Jury finds man guilty in two of three drug-related chargesA Davison County jury found a Mitchell man guilty of two of three drug-related charges Friday after a roughly two-day trial. David W. Richey, 39, was convicted of felony cocaine possession and misdemeanor drug paraphernalia possession.
By: Melanie Brandert, The Daily Republic
A Davison County jury found a Mitchell man guilty of two of three drug-related charges Friday after a roughly two-day trial.
David W. Richey, 39, was convicted of felony cocaine possession and misdemeanor drug paraphernalia possession. A seven-man, five-woman jury acquitted him of misdemeanor marijuana possession, handing in a verdict in two hours after receiving the case at 12:10 p.m.
Richey pleaded not guilty to the charges in September after being indicted in August for a July 22 incident.
Mitchell police received a Crime Stoppers tip about alleged drug use at Richey’s business — Dave’s Recovery, 719 N. Sanborn Blvd. Officers found drug paraphernalia with cocaine residue during a search.
Doug Barnett, assistant attorney general, who prosecuted the case along with co-counsel Katie Hansen, said they were pleased with the verdict, especially with the conviction on the cocaine charge.
“We were hopeful to get the conviction on the marijuana (charge),” he said. “We certainly respect the jury’s decision.”
As for the acquittal on the marijuana charge, Barnett surmised that jurors just didn’t see enough evidence that Richey knowingly possessed that drug.

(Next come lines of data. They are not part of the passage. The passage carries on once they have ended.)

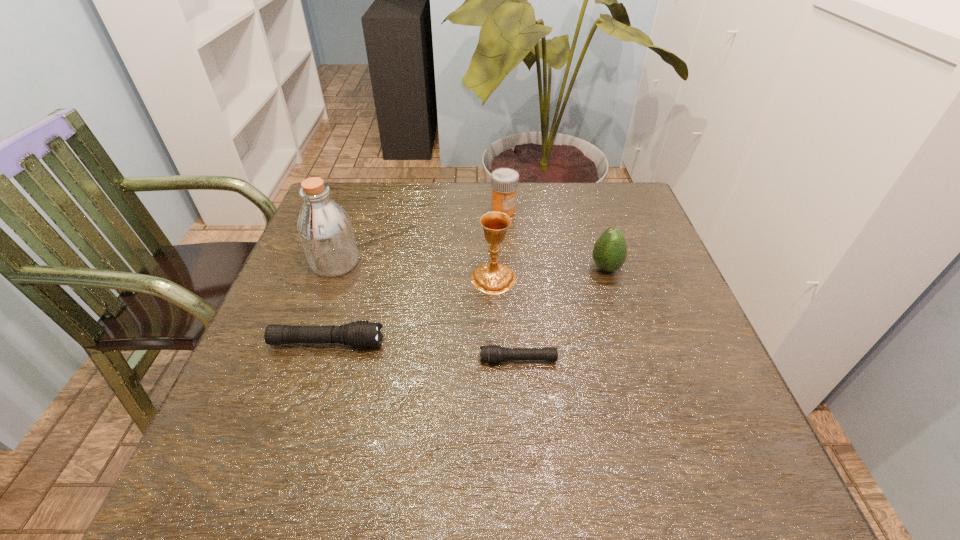 Locate an element on the screen. The height and width of the screenshot is (540, 960). the taller flashlight is located at coordinates (362, 334).

In order to click on the left flashlight in this screenshot , I will do `click(362, 334)`.

Image resolution: width=960 pixels, height=540 pixels. I want to click on the right flashlight, so click(x=489, y=354).

Locate an element on the screen. The height and width of the screenshot is (540, 960). the shorter flashlight is located at coordinates (489, 354).

At what (x,y) coordinates should I click in order to perform the action: click on medicine. Please return your answer as a coordinate pair (x, y). Looking at the image, I should click on (504, 181).

Identify the location of chalice. [493, 278].

Locate an element on the screen. Image resolution: width=960 pixels, height=540 pixels. the tallest object is located at coordinates (325, 229).

Locate an element on the screen. This screenshot has height=540, width=960. avocado is located at coordinates (609, 253).

Identify the location of vacant space located at the lens end of the second shortest object. Image resolution: width=960 pixels, height=540 pixels. (457, 343).

Identify the location of blank space located at the lens end of the shortest object. (388, 360).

“There was more evidence of cocaine than marijuana. We present the case we have,” he said.
After the jury was released, an arraignment hearing occurred in the courthouse for a habitual offender charge that Barnett filed.
Richey has three prior felony convictions — third-degree burglary in Gregory County in March 1990, attempted third-degree burglary in Davison County in May 1993 and misappropriation of funds in March 2003 in Davison County, Barnett said.
Richey denied the habitual defender charge, so a trial date was set for Feb. 23.
If found guilty of being a habitual offender, he could face an enhanced prison sentence of up to 25 years and a $50,000 fine for the cocaine possession charge, Circuit Judge Tim Bjorkman said. Normally, the maximum is 10 years in prison and a $20,000 fine.
Neither Richey nor his lawyer, Phil Carlson, would comment on the verdict. Carlson also declined comment on the decision to deny the habitual offender charge.
Barnett asked for a $20,000 cash bond given the new felony conviction, habitual offender charge and a felony charge in Kingsbury County.
Carlson maintained that the $2,000 cash bond was suitable because Richey never had a violent felony and was no danger to the community. The lawyer told Bjorkman that his client would plead guilty next month to the insufficient funds check charge in Kingsbury County.
Bjorkman set bond at $10,000 cash. A sheriff’s deputy later took him into custody.
During the trial, the defense rested at 10:05 a.m. after calling the defendant and his brother, Darin, to the stand.
David Richey testified that he had no knowledge of any drugs or paraphernalia that law enforcement found in the upstairs apartment. He said he moved out of it last spring.
Five to seven employees had keys and access to an upstairs apartment where he sometimes lived and his children spent time playing video games, he said.
On cross examination, Barnett showed Richey photos in evidence and asked if he recognized several items, including clothes, furniture, a pipe that tested positive for marijuana, a scale, bags that tested positive for cocaine and marijuana and a box of tinfoil. He denied knowing items with a drug connection.
Richey testified under Barnett’s questioning that he failed to hear several cell phone calls from police nor officers knocking on his girlfriend’s door. He said he was unaware that law enforcement sought him until he received a voice mail while in Gregory to pick up his three older children, who were with family.
During closing arguments, Barnett told the jury that 20 pieces of drug-related items were taken from the apartment, with 10 testing positive for cocaine or marijuana.
He noted that Richey had everything at a table with a poker case to convert powder cocaine to crack cocaine to manufacture it.
“When you consider and recall testimony, consider the source and his motivation to lie. He is going to do anything to save his own neck,” Barnett said of Richey.
Carlson pointed out his client had no knowledge of drugs being used, and other employees had the opportunity to take drugs. He noted that police Det. Dean Knippling did not have DNA swabs tested and investigators found no usable fingerprints to link evidence to Richey.
“The state has not proved he was the one who did any of the stuff Mr. Barnett was talking about,” he said.